▶ WORK TO BE COMPLETED
From the records below, set down exactly the lines starting with the line that contains "Ochrona danych osobowych (99, 1971)" and going on through the line that contains "Business and Economy (664, 1621)". Nothing else is wanted.

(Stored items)
§ §
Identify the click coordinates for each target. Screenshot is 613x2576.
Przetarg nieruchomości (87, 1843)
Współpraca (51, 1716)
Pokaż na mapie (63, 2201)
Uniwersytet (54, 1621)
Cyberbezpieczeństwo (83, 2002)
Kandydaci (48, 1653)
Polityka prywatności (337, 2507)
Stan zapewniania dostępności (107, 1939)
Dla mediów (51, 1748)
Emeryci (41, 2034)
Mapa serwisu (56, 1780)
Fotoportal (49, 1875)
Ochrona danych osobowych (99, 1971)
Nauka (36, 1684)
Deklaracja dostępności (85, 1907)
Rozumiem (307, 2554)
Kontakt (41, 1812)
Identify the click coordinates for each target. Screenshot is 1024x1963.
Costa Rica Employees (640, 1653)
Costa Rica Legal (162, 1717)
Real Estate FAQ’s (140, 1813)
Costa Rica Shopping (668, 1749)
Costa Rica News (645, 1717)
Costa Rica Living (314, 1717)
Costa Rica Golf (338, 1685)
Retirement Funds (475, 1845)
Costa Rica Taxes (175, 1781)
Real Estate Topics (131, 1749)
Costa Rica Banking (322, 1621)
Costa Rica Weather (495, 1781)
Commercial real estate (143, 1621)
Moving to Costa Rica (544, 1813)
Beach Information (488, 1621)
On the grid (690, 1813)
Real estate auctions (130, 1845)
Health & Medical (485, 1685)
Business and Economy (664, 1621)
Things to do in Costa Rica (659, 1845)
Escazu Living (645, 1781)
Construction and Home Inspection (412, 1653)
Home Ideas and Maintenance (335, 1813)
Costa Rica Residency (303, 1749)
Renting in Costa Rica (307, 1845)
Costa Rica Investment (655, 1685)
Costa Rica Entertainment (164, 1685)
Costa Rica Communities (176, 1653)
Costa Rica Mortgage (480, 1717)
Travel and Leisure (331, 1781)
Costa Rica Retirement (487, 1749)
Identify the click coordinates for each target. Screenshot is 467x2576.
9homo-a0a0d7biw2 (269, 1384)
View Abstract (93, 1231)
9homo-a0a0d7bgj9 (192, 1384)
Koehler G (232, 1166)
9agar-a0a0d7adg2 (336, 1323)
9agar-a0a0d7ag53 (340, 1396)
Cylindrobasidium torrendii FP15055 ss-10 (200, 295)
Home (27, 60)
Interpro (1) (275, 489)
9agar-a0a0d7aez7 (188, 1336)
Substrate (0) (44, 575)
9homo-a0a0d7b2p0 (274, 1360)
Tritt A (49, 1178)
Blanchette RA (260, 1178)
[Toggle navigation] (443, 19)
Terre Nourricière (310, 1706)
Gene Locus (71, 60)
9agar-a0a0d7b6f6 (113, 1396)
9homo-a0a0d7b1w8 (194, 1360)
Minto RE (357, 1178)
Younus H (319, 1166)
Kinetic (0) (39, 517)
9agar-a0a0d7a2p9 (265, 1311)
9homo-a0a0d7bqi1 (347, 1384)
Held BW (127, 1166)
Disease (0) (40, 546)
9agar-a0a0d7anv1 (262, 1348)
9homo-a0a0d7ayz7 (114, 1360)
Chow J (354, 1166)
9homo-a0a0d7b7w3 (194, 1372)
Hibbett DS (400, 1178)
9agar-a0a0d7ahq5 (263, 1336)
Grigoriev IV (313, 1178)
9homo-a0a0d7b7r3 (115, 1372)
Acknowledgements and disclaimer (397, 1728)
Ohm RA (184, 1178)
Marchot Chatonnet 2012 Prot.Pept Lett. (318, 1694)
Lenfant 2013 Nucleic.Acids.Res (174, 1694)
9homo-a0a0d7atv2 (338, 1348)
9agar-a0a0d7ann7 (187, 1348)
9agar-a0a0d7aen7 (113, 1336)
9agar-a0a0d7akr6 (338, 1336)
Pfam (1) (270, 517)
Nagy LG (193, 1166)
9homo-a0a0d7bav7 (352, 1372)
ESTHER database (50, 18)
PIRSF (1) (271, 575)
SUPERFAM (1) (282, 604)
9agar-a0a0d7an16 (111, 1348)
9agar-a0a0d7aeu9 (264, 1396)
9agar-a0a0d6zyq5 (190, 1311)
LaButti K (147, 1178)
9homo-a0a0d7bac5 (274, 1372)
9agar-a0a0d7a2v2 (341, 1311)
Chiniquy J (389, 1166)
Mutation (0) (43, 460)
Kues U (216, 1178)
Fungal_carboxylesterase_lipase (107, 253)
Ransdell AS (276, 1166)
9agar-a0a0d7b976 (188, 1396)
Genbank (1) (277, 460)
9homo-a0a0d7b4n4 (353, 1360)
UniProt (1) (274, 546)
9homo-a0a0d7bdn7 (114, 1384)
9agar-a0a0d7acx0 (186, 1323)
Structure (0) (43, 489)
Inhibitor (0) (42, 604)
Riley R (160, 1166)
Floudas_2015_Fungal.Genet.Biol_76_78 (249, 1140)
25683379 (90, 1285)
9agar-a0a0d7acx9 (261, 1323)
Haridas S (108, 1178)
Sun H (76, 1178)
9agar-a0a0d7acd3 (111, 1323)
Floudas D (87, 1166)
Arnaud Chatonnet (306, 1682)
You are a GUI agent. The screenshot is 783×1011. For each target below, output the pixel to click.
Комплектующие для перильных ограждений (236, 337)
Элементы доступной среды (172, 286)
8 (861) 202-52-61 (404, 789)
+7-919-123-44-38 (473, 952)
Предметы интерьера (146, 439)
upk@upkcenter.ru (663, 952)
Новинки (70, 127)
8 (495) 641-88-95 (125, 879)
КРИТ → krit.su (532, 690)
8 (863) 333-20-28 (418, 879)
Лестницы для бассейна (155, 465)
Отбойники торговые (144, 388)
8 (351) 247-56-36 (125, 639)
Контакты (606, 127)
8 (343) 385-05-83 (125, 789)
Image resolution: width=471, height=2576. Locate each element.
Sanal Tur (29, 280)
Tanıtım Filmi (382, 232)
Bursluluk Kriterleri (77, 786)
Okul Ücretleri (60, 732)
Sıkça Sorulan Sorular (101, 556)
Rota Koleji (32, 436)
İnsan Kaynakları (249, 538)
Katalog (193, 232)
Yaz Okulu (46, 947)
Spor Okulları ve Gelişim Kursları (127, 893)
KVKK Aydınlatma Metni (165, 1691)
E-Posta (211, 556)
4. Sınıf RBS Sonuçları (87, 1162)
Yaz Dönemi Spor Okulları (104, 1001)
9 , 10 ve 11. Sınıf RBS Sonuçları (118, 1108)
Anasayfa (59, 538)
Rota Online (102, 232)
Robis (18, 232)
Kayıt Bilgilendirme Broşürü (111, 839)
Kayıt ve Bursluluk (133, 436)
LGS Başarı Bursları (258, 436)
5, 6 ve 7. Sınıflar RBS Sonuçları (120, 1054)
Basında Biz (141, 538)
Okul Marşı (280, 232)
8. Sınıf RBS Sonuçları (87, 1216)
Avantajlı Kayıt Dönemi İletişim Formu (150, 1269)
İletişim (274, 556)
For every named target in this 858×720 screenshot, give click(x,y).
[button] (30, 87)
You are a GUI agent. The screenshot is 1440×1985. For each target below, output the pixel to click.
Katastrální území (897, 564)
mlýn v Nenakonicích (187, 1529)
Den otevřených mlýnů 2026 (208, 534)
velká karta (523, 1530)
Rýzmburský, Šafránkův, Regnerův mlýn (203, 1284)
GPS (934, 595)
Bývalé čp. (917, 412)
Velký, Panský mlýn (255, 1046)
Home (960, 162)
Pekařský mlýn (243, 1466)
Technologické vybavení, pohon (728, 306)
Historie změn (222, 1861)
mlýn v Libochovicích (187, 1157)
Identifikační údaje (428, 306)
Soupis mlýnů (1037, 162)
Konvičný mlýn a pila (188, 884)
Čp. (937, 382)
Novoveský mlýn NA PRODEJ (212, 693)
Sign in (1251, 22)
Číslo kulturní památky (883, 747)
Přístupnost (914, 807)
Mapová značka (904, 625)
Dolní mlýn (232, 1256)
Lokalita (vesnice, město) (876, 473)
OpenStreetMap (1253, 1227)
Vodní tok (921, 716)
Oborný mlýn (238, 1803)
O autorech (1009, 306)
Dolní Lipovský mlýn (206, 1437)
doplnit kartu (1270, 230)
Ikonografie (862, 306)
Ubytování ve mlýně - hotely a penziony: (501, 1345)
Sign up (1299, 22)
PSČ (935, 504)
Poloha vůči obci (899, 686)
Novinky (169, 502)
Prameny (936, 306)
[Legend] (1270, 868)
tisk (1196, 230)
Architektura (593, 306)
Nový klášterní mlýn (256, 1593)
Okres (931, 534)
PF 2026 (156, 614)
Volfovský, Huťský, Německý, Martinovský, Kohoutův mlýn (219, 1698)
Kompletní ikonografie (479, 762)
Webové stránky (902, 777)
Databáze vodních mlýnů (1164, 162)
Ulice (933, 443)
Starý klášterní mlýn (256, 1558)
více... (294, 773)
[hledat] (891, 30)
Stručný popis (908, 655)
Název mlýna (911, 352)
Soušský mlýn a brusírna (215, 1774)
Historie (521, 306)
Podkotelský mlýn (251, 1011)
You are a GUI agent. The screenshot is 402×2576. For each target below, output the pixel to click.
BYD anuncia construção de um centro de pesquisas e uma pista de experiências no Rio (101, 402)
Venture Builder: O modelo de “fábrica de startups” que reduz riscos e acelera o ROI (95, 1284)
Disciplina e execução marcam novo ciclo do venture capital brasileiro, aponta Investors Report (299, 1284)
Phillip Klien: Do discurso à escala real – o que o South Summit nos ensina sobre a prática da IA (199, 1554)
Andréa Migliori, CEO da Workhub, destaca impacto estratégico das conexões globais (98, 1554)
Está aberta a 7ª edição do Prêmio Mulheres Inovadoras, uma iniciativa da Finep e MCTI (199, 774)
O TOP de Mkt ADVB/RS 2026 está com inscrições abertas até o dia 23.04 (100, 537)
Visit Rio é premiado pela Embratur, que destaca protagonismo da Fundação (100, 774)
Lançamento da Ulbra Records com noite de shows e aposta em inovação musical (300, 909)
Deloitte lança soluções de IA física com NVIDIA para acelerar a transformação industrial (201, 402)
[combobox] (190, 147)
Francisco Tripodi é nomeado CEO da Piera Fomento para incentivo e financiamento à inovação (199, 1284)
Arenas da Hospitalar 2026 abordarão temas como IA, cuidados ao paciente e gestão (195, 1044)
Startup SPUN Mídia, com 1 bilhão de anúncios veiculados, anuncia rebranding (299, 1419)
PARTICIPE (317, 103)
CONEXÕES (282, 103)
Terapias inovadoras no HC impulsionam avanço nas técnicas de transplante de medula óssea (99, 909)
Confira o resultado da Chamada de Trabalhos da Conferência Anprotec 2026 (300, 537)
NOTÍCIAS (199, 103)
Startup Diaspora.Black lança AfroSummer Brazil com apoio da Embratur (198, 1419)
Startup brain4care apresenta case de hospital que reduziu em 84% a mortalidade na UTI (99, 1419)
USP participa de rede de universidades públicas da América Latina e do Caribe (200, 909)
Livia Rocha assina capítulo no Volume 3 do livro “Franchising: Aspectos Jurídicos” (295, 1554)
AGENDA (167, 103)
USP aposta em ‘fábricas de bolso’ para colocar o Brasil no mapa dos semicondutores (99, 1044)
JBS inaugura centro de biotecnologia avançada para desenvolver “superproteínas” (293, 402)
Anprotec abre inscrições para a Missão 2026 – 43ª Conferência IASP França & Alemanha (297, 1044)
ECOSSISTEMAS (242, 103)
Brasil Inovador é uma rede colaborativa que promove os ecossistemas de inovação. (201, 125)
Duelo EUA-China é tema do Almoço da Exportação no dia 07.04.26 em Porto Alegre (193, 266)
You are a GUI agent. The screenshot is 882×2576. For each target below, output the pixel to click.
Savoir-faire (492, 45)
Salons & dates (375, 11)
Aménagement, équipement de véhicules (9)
§ §
▶ RESPONSE TO THIS TASK
Ochrona danych osobowych (99, 1971)
Nauka (36, 1684)
Deklaracja dostępności (85, 1907)
Rozumiem (307, 2554)
Kontakt (41, 1812)
Identify the click coordinates for each target. Screenshot is 1024x1963.
Costa Rica Employees (640, 1653)
Costa Rica Legal (162, 1717)
Real Estate FAQ’s (140, 1813)
Costa Rica Shopping (668, 1749)
Costa Rica News (645, 1717)
Costa Rica Living (314, 1717)
Costa Rica Golf (338, 1685)
Retirement Funds (475, 1845)
Costa Rica Taxes (175, 1781)
Real Estate Topics (131, 1749)
Costa Rica Banking (322, 1621)
Costa Rica Weather (495, 1781)
Commercial real estate (143, 1621)
Moving to Costa Rica (544, 1813)
Beach Information (488, 1621)
On the grid (690, 1813)
Real estate auctions (130, 1845)
Health & Medical (485, 1685)
Business and Economy (664, 1621)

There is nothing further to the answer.